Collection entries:
************
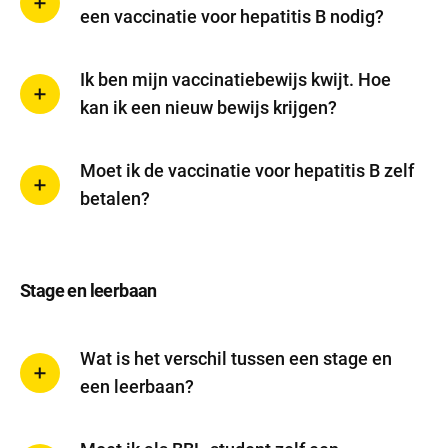
een vaccinatie voor hepatitis B nodig?
Ik ben mijn vaccinatiebewijs kwijt. Hoe
kan ik een nieuw bewijs krijgen?
Moet ik de vaccinatie voor hepatitis B zelf
betalen?
Stage en leerbaan
Wat is het verschil tussen een stage en
een leerbaan?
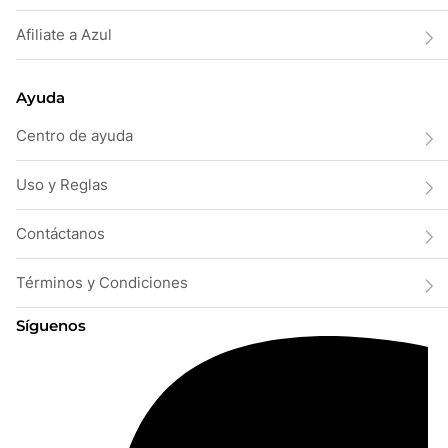
Afiliate a Azul
Ayuda
Centro de ayuda
Uso y Reglas
Contáctanos
Términos y Condiciones
Síguenos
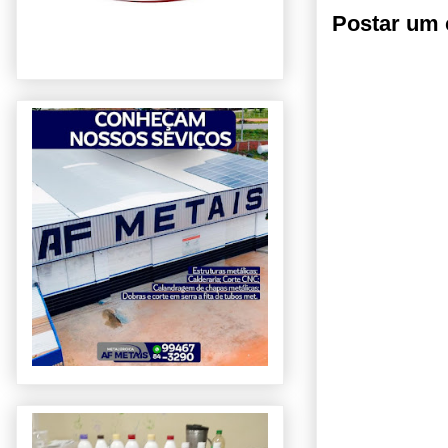
Postar um 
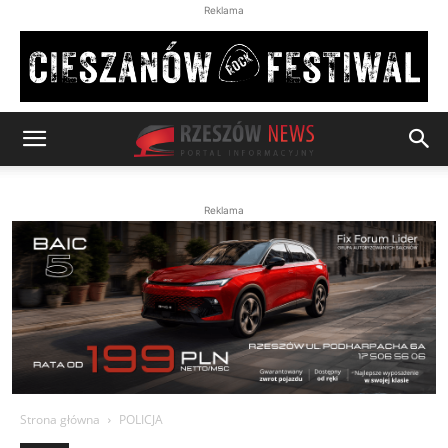
Reklama
Reklama
Strona główna
POLICJA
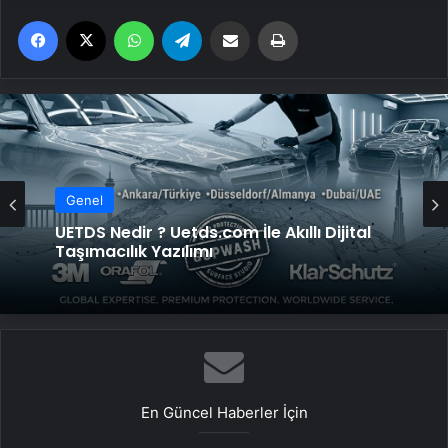
Facebook
X
WhatsApp
Telegram
Email'den paylaş
Yaz
Genel
Genel
Datahost İle Güvenilir Sunucu Hizmetleri
UETDS Nedir ? Uetds.com İle Akıllı Dijital
Taşımacılık Yazılımı
En Güncel Haberler İçin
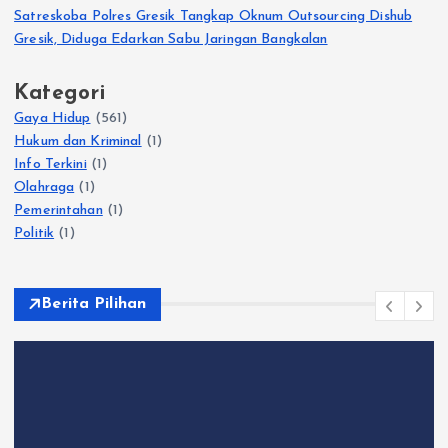
Satreskoba Polres Gresik Tangkap Oknum Outsourcing Dishub
Gresik, Diduga Edarkan Sabu Jaringan Bangkalan
Kategori
Gaya Hidup
(561)
Hukum dan Kriminal
(1)
Info Terkini
(1)
Olahraga
(1)
Pemerintahan
(1)
Politik
(1)
Berita Pilihan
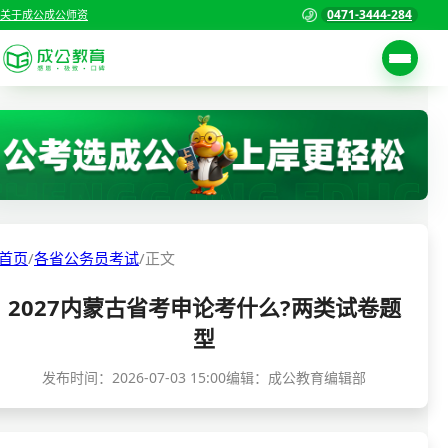
0471-3444-284
关于成公
成公师资
考试公告
首页
职位表
国家公务员考试
报名入口
各省公务员考试
报考指南
首页
/
各省公务员考试
/
正文
缴费确认
事业单位招聘考试
2027内蒙古省考申论考什么?两类试卷题
准考证打印
三支一扶考试
型
考试政策
警察/辅警考试
发布时间：
2026-07-03 15:00
编辑：成公教育编辑部
成绩查询
分数线
教师资格/教师编制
************
Only lines of the data holding the word "voor" go in the answer. Please copy each of them.

_Result for this task:_
een vaccinatie voor hepatitis B nodig?
Moet ik de vaccinatie voor hepatitis B zelf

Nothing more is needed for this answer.